_What you are asked to do_. Filter the listing and keep only the lines with the word "Userlike".

--------------------------------------------------

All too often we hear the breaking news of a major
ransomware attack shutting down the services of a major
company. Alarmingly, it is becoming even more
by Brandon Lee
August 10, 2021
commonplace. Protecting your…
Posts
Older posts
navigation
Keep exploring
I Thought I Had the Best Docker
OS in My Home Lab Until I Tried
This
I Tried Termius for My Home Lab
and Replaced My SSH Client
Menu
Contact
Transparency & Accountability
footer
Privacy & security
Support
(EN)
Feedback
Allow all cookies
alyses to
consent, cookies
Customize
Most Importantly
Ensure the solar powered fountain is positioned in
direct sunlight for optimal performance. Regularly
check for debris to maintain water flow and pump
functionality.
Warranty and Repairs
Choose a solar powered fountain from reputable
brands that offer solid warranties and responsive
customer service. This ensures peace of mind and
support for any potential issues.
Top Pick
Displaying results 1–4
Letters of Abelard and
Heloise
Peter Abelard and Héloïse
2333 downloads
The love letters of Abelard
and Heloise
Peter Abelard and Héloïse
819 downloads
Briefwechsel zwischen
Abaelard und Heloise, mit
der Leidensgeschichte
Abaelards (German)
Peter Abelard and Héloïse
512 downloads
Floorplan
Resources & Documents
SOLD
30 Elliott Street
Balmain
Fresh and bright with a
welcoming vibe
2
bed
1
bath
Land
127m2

--------------------------------------------------

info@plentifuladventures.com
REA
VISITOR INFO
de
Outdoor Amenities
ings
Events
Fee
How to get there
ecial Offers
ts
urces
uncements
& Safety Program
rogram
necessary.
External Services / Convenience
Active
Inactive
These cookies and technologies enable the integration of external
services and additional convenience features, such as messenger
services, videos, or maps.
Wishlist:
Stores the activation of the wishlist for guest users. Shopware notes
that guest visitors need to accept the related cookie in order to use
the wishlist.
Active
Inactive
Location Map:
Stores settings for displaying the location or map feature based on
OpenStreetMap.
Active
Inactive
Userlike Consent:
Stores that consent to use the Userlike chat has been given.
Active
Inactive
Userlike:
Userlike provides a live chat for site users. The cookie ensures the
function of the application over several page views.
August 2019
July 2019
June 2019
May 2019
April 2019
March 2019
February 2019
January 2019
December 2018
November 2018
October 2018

--------------------------------------------------

_The answer_.
Userlike Consent:
Stores that consent to use the Userlike chat has been given.
Userlike:
Userlike provides a live chat for site users. The cookie ensures the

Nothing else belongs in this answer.